Required work: When you transcribe the lines below, keep every word the same and leave the pictures behind.

━━━━━━━━━━━━━━━━━━━━━━━━━━━━━━

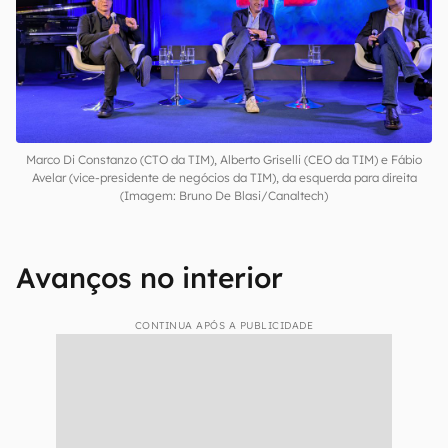
mais rápida
, com aumento de 30% na cobertura
e de 40% na capacidade.
A investida também prevê um
avanço nas
conexões via 4G
.
Marco Di Constanzo (CTO da TIM), Alberto Griselli (CEO da TIM) e Fábio
Avelar (vice-presidente de negócios da TIM), da esquerda para direita
(Imagem: Bruno De Blasi/Canaltech)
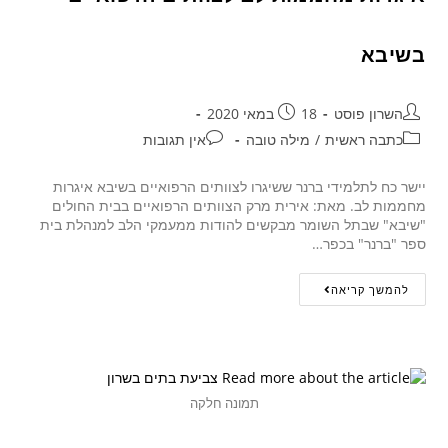
בשיבא
השרון פוסט
18 במאי 2020
כתבה ראשית
/
מילה טובה
אין תגובות
יישר כח לתלמידי ברנר ששיגרו לצוותים הרפואיים בשיבא איגרות
מחממות לב. מאת: אירית מרק הצוותים הרפואיים בבית החולים
"שיבא" שבתל השומר מבקשים להודות ממעמקי הלב למנהלת בית
ספר "ברנר" בכפר…
להמשך קריאה
תמונה חלקה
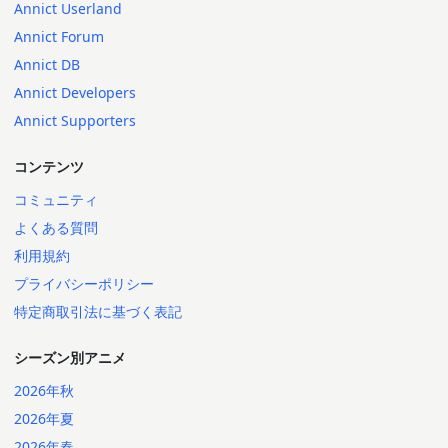
Annict Userland
Annict Forum
Annict DB
Annict Developers
Annict Supporters
コンテンツ
コミュニティ
よくある質問
利用規約
プライバシーポリシー
特定商取引法に基づく表記
シーズン別アニメ
2026年秋
2026年夏
2026年春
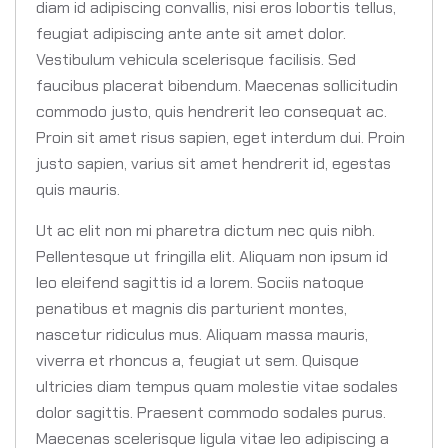
diam id adipiscing convallis, nisi eros lobortis tellus,
feugiat adipiscing ante ante sit amet dolor.
Vestibulum vehicula scelerisque facilisis. Sed
faucibus placerat bibendum. Maecenas sollicitudin
commodo justo, quis hendrerit leo consequat ac.
Proin sit amet risus sapien, eget interdum dui. Proin
justo sapien, varius sit amet hendrerit id, egestas
quis mauris.
Ut ac elit non mi pharetra dictum nec quis nibh.
Pellentesque ut fringilla elit. Aliquam non ipsum id
leo eleifend sagittis id a lorem. Sociis natoque
penatibus et magnis dis parturient montes,
nascetur ridiculus mus. Aliquam massa mauris,
viverra et rhoncus a, feugiat ut sem. Quisque
ultricies diam tempus quam molestie vitae sodales
dolor sagittis. Praesent commodo sodales purus.
Maecenas scelerisque ligula vitae leo adipiscing a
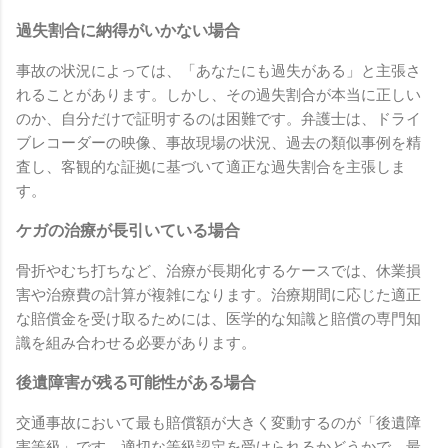
過失割合に納得がいかない場合
事故の状況によっては、「あなたにも過失がある」と主張さ
れることがあります。しかし、その過失割合が本当に正しい
のか、自分だけで証明するのは困難です。弁護士は、ドライ
ブレコーダーの映像、事故現場の状況、過去の類似事例を精
査し、客観的な証拠に基づいて適正な過失割合を主張しま
す。
ケガの治療が長引いている場合
骨折やむち打ちなど、治療が長期化するケースでは、休業損
害や治療費の計算が複雑になります。治療期間に応じた適正
な賠償金を受け取るためには、医学的な知識と賠償の専門知
識を組み合わせる必要があります。
後遺障害が残る可能性がある場合
交通事故において最も賠償額が大きく変動するのが「後遺障
害等級」です。適切な等級認定を受けられるかどうかで、最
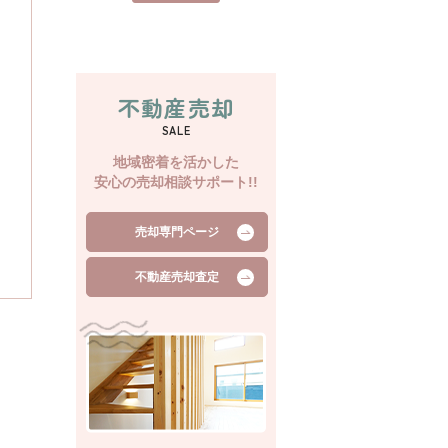
不動産売却
SALE
地域密着を活かした
安心の売却相談サポート!!
売却専門ページ
不動産売却査定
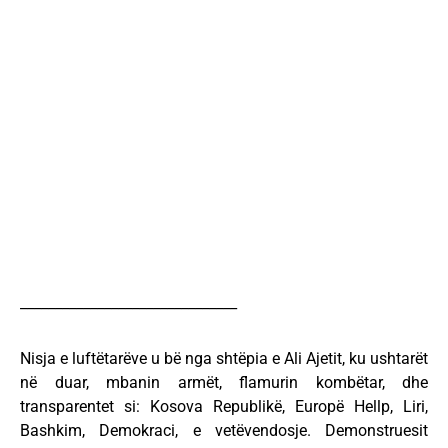
_______________________________
Nisja e luftëtarëve u bë nga shtëpia e Ali Ajetit, ku ushtarët
në duar, mbanin armët, flamurin kombëtar, dhe
transparentet si: Kosova Republikë, Europë Hellp, Liri,
Bashkim, Demokraci, e vetëvendosje. Demonstruesit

━━━━━━━━━━━━━━━━━━━━━━━━━━━━━━

Expected output:
mais rápida
, com aumento de 30% na cobertura
e de 40% na capacidade.
A investida também prevê um
avanço nas
conexões via 4G
.
Marco Di Constanzo (CTO da TIM), Alberto Griselli (CEO da TIM) e Fábio
Avelar (vice-presidente de negócios da TIM), da esquerda para direita
(Imagem: Bruno De Blasi/Canaltech)
בשיבא
השרון פוסט
18 במאי 2020
כתבה ראשית
/
מילה טובה
אין תגובות
יישר כח לתלמידי ברנר ששיגרו לצוותים הרפואיים בשיבא איגרות
מחממות לב. מאת: אירית מרק הצוותים הרפואיים בבית החולים
"שיבא" שבתל השומר מבקשים להודות ממעמקי הלב למנהלת בית
ספר "ברנר" בכפר…
להמשך קריאה
תמונה חלקה
Annict Userland
Annict Forum
Annict DB
Annict Developers
Annict Supporters
コンテンツ
コミュニティ
よくある質問
利用規約
プライバシーポリシー
特定商取引法に基づく表記
シーズン別アニメ
2026年秋
2026年夏
2026年春
diam id adipiscing convallis, nisi eros lobortis tellus,
feugiat adipiscing ante ante sit amet dolor.
Vestibulum vehicula scelerisque facilisis. Sed
faucibus placerat bibendum. Maecenas sollicitudin
commodo justo, quis hendrerit leo consequat ac.
Proin sit amet risus sapien, eget interdum dui. Proin
justo sapien, varius sit amet hendrerit id, egestas
quis mauris.
Ut ac elit non mi pharetra dictum nec quis nibh.
Pellentesque ut fringilla elit. Aliquam non ipsum id
leo eleifend sagittis id a lorem. Sociis natoque
penatibus et magnis dis parturient montes,
nascetur ridiculus mus. Aliquam massa mauris,
viverra et rhoncus a, feugiat ut sem. Quisque
ultricies diam tempus quam molestie vitae sodales
dolor sagittis. Praesent commodo sodales purus.
Maecenas scelerisque ligula vitae leo adipiscing a
過失割合に納得がいかない場合
事故の状況によっては、「あなたにも過失がある」と主張さ
れることがあります。しかし、その過失割合が本当に正しい
のか、自分だけで証明するのは困難です。弁護士は、ドライ
ブレコーダーの映像、事故現場の状況、過去の類似事例を精
査し、客観的な証拠に基づいて適正な過失割合を主張しま
す。
ケガの治療が長引いている場合
骨折やむち打ちなど、治療が長期化するケースでは、休業損
害や治療費の計算が複雑になります。治療期間に応じた適正
な賠償金を受け取るためには、医学的な知識と賠償の専門知
識を組み合わせる必要があります。
後遺障害が残る可能性がある場合
交通事故において最も賠償額が大きく変動するのが「後遺障
害等級」です。適切な等級認定を受けられるかどうかで、最
不動産売却
SALE
地域密着を活かした
安心の売却相談サポート!!
売却専門ページ
不動産売却査定
_______________________________
Nisja e luftëtarëve u bë nga shtëpia e Ali Ajetit, ku ushtarët
në duar, mbanin armët, flamurin kombëtar, dhe
transparentet si: Kosova Republikë, Europë Hellp, Liri,
Bashkim, Demokraci, e vetëvendosje. Demonstruesit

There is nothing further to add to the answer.